A queda no mercado brasileiro de veículos em razão da crise provocada pela pandemia do coronavírus atingiu de forma diferente os segmentos de mercado. Enquanto as vendas de modelos de massa, ou de alto volume, registram queda acima de 30%, as de modelos premium, ou de luxo, apresentam recuo abaixo de 20%, informa Johannes Roscheck, presidente da Audi do Brasil.

Os modelos premium representam cerca de 2% das vendas totais do mercado e, no ano passado, somaram 50 mil unidades.

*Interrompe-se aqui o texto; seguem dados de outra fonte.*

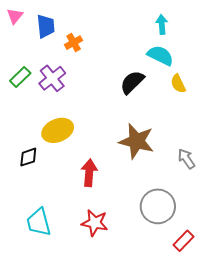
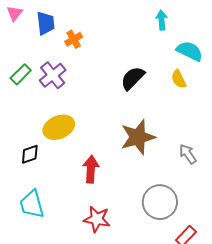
cyan semicircle: (160, 55) -> (190, 51), moved
brown star: (137, 141) -> (138, 137), turned -30
cyan trapezoid: (39, 222) -> (32, 204), moved

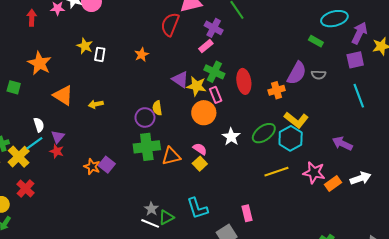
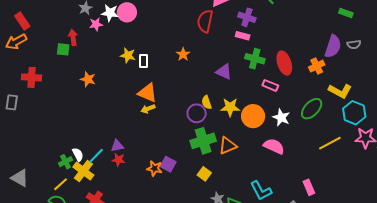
pink rectangle: (206, 46) -> (243, 36), turned 64
orange star: (40, 63) -> (88, 79), size x0.7
yellow star: (197, 86) -> (230, 107), moved
green square: (14, 87) -> (63, 49), moved
orange triangle: (63, 95) -> (147, 93), moved
pink rectangle: (216, 95) -> (270, 85), moved, turned -35
orange circle: (204, 113) -> (253, 116), moved
white semicircle: (39, 125) -> (78, 154), moved
purple triangle: (58, 137) -> (117, 146), turned 48
cyan hexagon: (291, 138) -> (354, 113), moved
pink semicircle: (200, 149) -> (274, 146), moved, size x1.5
yellow square: (200, 164) -> (204, 174), moved

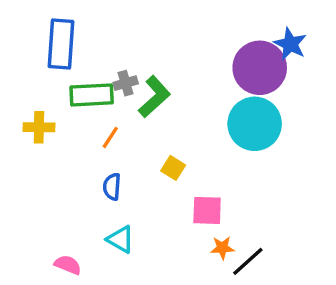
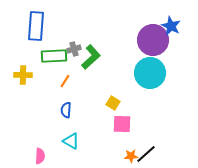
yellow square: (173, 168) -> (113, 103), moved
orange star: (222, 248) -> (131, 156), moved
pink semicircle: (68, 265) -> (40, 156), turned 70

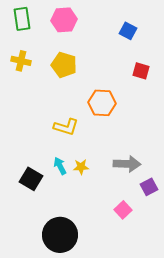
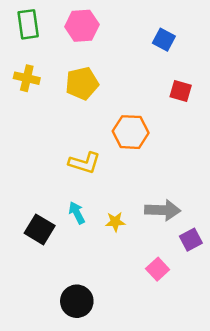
yellow pentagon: (64, 65) -> (82, 83), turned -30
yellow star: (81, 167) -> (115, 222), moved
black circle: (60, 235) -> (77, 301), size x0.7

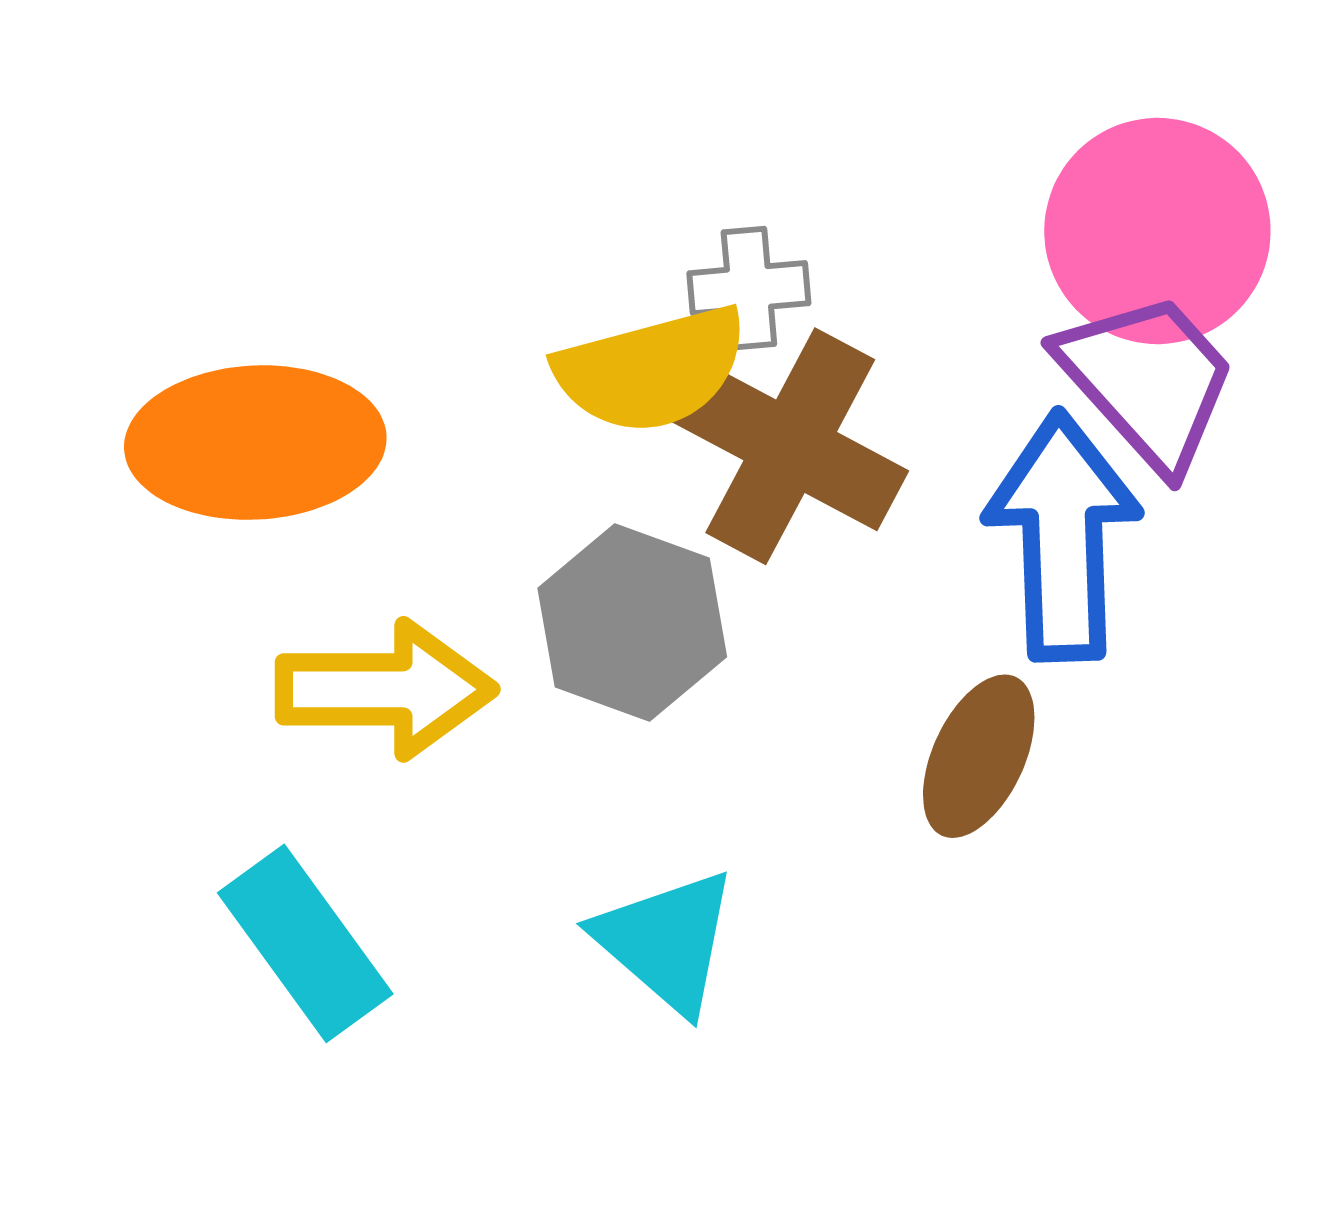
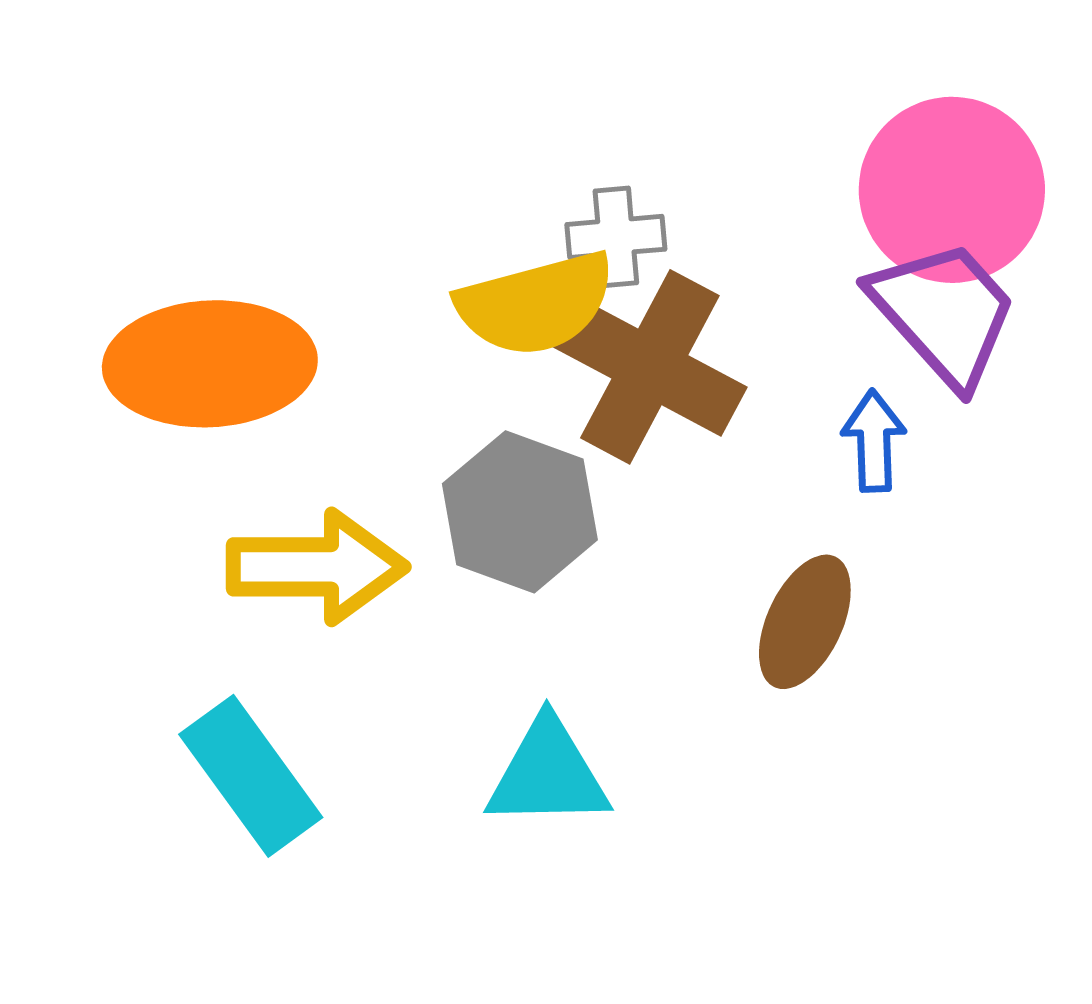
blue arrow: (1063, 536) -> (874, 441), size x0.5
cyan triangle: (666, 941) -> (548, 774), turned -42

A empresa anunciou ontem um projeto piloto de carro por assinatura, inédito no segmento de veículos premium e visto como uma das soluções para o futuro da mobilidade.

Chamado Audi Luxury Signature, ele permite que o cliente, ao invés de comprar um modelo da marca, faça assinatura de um serviço pelo qual terá direito a rodar até 2 mil km por mês. A mensalidade varia de R$ 9,6 mil a R$ 13,3 mil, dependendo do carro escolhido, e inclui seguro, IPVA, licenciamento, assistência 24 horas, manutenção preventiva e tem a blindagem como opção.

Para esse programa piloto que será feito apenas em São Paulo, a Audi vai disponibilizar 20 modelos A6, A7 Sportback, Q8 e Audi e-tron, primeiro carro 100% elétrico da marca e grande aposta para o mercado brasileiro. Todos custam acima de R$ 400 mil. O plano tem duração de dois anos e, após o prazo, o consumidor pode comprar o veículo ou substituir a assinatura por outro modelo.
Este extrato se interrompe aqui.